Still unaware of the remains of their near ones, families of over 1,000 war heroes are still seeking global attention to end the culture of impunity, which they feel was perpetrated by Gen Zia.

Earlier, in an exclusive interview with India Today, victims of the biggest human rights abuses have shared their ordeals about how their lives got turned upside down as their near ones fell victim to enforced disappearances.

“I still don’t know where to find the remains of my father, we do not know why he was executed; all we have heard is that he was hanged without any trial in the Central Jail. The killers did not even bother to care for any religious ritual, like a proper burial,” said the son of one of the victims.

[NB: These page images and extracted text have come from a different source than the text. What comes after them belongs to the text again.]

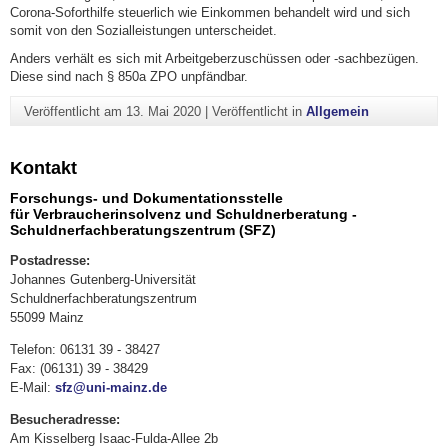
Corona-Soforthilfe steuerlich wie Einkommen behandelt wird und sich
somit von den Sozialleistungen unterscheidet.
Anders verhält es sich mit Arbeitgeberzuschüssen oder -sachbezügen.
Diese sind nach § 850a ZPO unpfändbar.
Veröffentlicht am
13. Mai 2020
|
Veröffentlicht in
Allgemein
Kontakt
Forschungs- und Dokumentationsstelle
für Verbraucherinsolvenz und Schuldnerberatung -
Schuldnerfachberatungszentrum (SFZ)
Postadresse:
Johannes Gutenberg-Universität
Schuldnerfachberatungszentrum
55099 Mainz
Telefon: 06131 39 - 38427
Fax: (06131) 39 - 38429
E-Mail:
sfz@uni-mainz.de
Besucheradresse:
Am Kisselberg Isaac-Fulda-Allee 2b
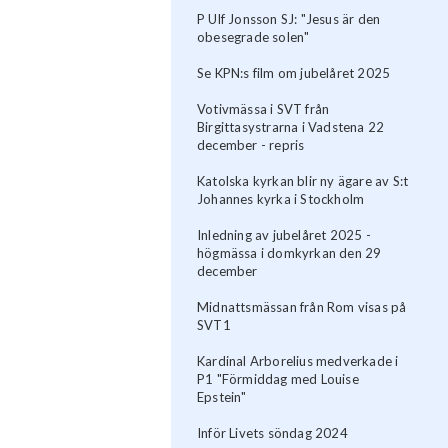
P Ulf Jonsson SJ: "Jesus är den
obesegrade solen"
Se KPN:s film om jubelåret 2025
Votivmässa i SVT från
Birgittasystrarna i Vadstena 22
december - repris
Katolska kyrkan blir ny ägare av S:t
Johannes kyrka i Stockholm
Inledning av jubelåret 2025 -
högmässa i domkyrkan den 29
december
Midnattsmässan från Rom visas på
SVT1
Kardinal Arborelius medverkade i
P1 "Förmiddag med Louise
Epstein"
Inför Livets söndag 2024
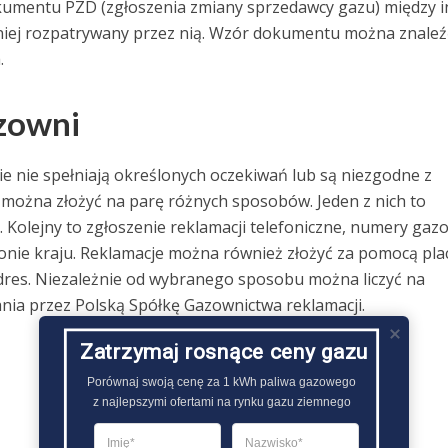
kumentu PZD (zgłoszenia zmiany sprzedawcy gazu) między 
źniej rozpatrywany przez nią. Wzór dokumentu można znaleźć
.
azowni
ie nie spełniają określonych oczekiwań lub są niezgodne z
można złożyć na parę różnych sposobów. Jeden z nich to
Kolejny to zgłoszenie reklamacji telefoniczne, numery gaz
onie kraju. Reklamacje można również złożyć za pomocą pla
 adres. Niezależnie od wybranego sposobu można liczyć na
nia przez Polską Spółkę Gazownictwa reklamacji.
Zatrzymaj rosnące ceny gazu
Porównaj swoją cenę za 1 kWh paliwa gazowego

z najlepszymi ofertami na rynku gazu ziemnego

Mamtaz Begum, the daughter of Corporal Mobarak Ali, said, “When I was just six months old, Gen Zia hanged my father. Killer Gen Zia ruined our lives and is solely responsible for the death of my father; no one gave us any explanation about why he was hanged.”

Gen Zia’s 'penchant for military style rule'

Gen Zia was always keen on military control of the country as he envisaged a Pakistan-style military rule for Bangladesh amid the country's battle against Pakistan in 1971, according to author and veteran columnist Sukharanjan Dasgupta, who reported on the Liberation War by gathering information from freedom fighters in Bangladesh as the chief correspondent of Anandabazar Patrika.

In an interview with India Today, he earlier said he was briefed about Gen Zia's political ambitions by a senior BSF officer during the 1971 war.

"The trouble with foreign powers, including Japan, is that they tend to take on face value whatever (lie) is peddled by the BNP-Jamaat coalition or Kamal Hossain's Gana Forum. Some so-called rights groups also join them in this disinformation campaign, which is why even the UN list on enforced disappearances contains grave errors like Indian insurgents long back repatriated to India," said Sukharanjan Dasgupta, author of ‘Midnight Massacre’ on the 1975 Bangladesh coup.

"But Bangladesh's history, the way it was born through an ocean of blood and its contemporary events are so well known that the BNP's pack of lies fall through like a house of cards,” Dasgupta said.